WHAT TO DO: Transcribe only the lines between the first line of the records and the line containing "Venta, alquiler, hipotecas y", inclusive, exactly as written.

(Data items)
▼
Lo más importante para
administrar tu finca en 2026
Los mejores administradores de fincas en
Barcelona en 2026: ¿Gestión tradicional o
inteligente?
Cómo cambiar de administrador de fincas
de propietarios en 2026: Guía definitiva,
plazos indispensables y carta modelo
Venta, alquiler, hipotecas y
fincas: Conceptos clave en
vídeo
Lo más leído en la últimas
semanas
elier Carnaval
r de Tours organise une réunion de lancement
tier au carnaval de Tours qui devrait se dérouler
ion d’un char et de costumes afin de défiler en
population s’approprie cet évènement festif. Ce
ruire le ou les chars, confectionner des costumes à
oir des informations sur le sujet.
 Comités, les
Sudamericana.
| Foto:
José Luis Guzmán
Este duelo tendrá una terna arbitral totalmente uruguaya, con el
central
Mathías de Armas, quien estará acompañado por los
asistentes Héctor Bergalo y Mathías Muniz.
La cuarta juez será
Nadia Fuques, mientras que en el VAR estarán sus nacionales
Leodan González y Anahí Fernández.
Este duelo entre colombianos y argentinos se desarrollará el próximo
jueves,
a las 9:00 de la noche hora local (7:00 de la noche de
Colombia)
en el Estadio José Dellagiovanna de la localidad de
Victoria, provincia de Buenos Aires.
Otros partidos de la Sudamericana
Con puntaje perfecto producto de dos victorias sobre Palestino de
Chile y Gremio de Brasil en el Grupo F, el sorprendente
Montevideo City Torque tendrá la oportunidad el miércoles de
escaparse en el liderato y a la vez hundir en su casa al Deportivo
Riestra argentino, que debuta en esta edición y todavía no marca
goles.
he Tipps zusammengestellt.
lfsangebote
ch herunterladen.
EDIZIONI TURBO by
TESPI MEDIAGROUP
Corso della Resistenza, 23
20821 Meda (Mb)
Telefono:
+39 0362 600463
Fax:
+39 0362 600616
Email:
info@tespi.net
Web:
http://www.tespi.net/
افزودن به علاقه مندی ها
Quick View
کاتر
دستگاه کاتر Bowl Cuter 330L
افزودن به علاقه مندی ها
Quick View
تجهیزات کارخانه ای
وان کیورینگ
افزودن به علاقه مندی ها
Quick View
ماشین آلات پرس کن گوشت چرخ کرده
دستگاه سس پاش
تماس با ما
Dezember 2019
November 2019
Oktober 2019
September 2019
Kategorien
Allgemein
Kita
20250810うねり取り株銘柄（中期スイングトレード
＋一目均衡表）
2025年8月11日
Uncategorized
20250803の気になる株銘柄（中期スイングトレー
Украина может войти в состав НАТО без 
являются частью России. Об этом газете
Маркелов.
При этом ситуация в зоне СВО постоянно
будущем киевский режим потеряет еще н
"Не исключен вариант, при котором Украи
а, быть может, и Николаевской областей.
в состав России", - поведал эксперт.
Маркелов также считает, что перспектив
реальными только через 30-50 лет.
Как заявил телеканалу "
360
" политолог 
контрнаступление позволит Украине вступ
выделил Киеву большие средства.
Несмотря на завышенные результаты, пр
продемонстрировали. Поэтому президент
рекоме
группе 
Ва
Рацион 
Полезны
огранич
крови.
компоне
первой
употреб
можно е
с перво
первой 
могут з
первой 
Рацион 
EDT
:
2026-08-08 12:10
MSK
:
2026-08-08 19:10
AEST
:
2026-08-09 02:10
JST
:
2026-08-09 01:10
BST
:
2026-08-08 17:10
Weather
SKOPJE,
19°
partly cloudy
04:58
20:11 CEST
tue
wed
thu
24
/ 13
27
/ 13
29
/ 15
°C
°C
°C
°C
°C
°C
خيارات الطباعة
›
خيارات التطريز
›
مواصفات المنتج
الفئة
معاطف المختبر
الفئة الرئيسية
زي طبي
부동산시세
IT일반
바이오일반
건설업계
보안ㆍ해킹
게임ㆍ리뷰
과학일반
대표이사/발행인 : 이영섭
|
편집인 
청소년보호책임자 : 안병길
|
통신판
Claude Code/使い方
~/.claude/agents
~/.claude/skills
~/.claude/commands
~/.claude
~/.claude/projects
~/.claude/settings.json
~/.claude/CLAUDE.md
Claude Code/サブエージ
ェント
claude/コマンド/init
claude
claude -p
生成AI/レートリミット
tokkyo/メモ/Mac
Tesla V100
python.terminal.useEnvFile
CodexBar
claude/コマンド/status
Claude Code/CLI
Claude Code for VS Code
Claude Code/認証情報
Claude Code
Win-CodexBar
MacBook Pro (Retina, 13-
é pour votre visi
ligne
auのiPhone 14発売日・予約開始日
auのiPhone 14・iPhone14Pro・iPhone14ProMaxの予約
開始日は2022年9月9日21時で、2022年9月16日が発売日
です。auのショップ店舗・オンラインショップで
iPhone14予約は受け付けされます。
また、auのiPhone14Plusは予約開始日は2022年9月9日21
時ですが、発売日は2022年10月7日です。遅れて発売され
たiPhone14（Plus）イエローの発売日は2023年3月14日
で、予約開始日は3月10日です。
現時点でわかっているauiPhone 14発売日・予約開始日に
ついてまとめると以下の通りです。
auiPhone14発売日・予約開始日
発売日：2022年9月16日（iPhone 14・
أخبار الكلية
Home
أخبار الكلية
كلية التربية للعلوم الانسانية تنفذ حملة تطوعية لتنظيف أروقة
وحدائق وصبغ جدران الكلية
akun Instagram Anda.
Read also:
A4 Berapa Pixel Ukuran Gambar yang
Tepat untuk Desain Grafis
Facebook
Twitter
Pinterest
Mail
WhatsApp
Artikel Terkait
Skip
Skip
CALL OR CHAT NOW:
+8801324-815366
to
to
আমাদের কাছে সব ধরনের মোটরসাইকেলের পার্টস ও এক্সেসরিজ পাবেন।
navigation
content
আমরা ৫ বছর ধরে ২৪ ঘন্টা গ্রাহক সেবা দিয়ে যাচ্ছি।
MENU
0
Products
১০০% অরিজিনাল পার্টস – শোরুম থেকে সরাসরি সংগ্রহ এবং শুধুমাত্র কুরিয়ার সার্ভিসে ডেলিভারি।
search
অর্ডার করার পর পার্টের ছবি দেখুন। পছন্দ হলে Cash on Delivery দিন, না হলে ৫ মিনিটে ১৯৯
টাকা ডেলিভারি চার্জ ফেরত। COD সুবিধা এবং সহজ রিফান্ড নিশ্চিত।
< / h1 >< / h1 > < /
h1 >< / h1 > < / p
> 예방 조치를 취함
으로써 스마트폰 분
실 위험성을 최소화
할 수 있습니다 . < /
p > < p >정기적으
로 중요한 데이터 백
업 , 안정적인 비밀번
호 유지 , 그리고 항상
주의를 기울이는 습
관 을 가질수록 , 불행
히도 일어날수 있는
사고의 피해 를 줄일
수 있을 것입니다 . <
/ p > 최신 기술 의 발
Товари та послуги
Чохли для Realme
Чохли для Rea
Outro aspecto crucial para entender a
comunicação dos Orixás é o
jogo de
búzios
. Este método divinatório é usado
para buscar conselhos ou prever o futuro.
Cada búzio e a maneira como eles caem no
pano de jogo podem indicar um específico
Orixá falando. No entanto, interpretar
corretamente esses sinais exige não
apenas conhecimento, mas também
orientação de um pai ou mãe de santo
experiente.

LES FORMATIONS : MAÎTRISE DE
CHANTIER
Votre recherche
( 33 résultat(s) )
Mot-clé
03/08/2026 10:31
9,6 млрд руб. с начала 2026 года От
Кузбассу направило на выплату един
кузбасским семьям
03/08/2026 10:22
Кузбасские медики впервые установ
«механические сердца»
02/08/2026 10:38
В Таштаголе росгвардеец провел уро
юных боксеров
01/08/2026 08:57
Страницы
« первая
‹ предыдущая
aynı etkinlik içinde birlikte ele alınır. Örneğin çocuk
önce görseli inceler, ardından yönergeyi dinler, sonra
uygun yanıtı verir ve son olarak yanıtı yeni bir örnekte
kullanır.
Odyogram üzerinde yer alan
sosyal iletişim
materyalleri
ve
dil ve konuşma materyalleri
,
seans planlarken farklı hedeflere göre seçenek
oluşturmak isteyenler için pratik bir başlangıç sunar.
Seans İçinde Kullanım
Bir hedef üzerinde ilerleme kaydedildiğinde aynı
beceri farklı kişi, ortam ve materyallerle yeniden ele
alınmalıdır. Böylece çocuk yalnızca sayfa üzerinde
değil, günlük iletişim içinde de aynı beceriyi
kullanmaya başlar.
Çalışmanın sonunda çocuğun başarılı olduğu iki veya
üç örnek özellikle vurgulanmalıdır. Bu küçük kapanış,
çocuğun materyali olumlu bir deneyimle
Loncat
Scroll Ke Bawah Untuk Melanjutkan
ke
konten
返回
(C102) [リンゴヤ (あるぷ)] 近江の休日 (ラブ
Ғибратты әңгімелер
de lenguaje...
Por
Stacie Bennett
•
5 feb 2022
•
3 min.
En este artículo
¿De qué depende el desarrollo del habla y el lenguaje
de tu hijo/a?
▲
RESULT FOR THIS EXERCISE:
Lo más importante para
administrar tu finca en 2026
Los mejores administradores de fincas en
Barcelona en 2026: ¿Gestión tradicional o
inteligente?
Cómo cambiar de administrador de fincas
de propietarios en 2026: Guía definitiva,
plazos indispensables y carta modelo
Venta, alquiler, hipotecas y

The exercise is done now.